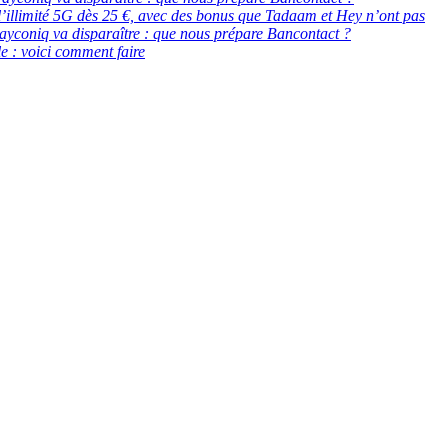
 : l’illimité 5G dès 25 €, avec des bonus que Tadaam et Hey n’ont pas
ayconiq va disparaître : que nous prépare Bancontact ?
e : voici comment faire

= = = =

### Assignment:
Once the pictures have been removed, reproduce each line of the material above exactly.

### Solution to the problem:
 : l’illimité 5G dès 25 €, avec des bonus que Tadaam et Hey n’ont pas
ayconiq va disparaître : que nous prépare Bancontact ?
e : voici comment faire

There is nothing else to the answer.